▶ Required work
How many lines of the data contain the word "with"? Give only that number.
---- Source records
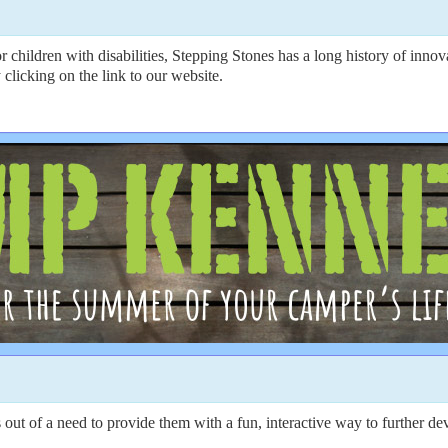
r children with disabilities, Stepping Stones has a long history of inno
 clicking on the link to our website.
 of a need to provide them with a fun, interactive way to further devel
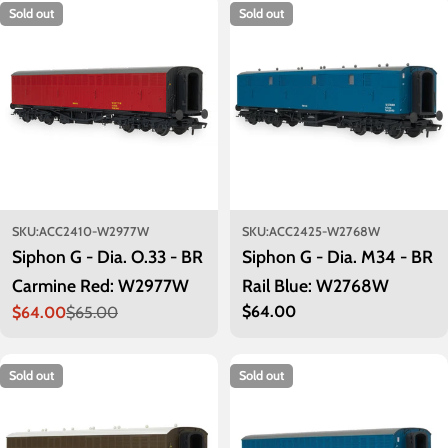
Sold out
Sold out
SKU:
ACC2410-W2977W
SKU:
ACC2425-W2768W
Siphon G - Dia. O.33 - BR
Siphon G - Dia. M34 - BR
Carmine Red: W2977W
Rail Blue: W2768W
Regular
$64.00
$64.00
$65.00
Sale
Regular
price
price
price
Sold out
Sold out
--------
▶ Expected output
2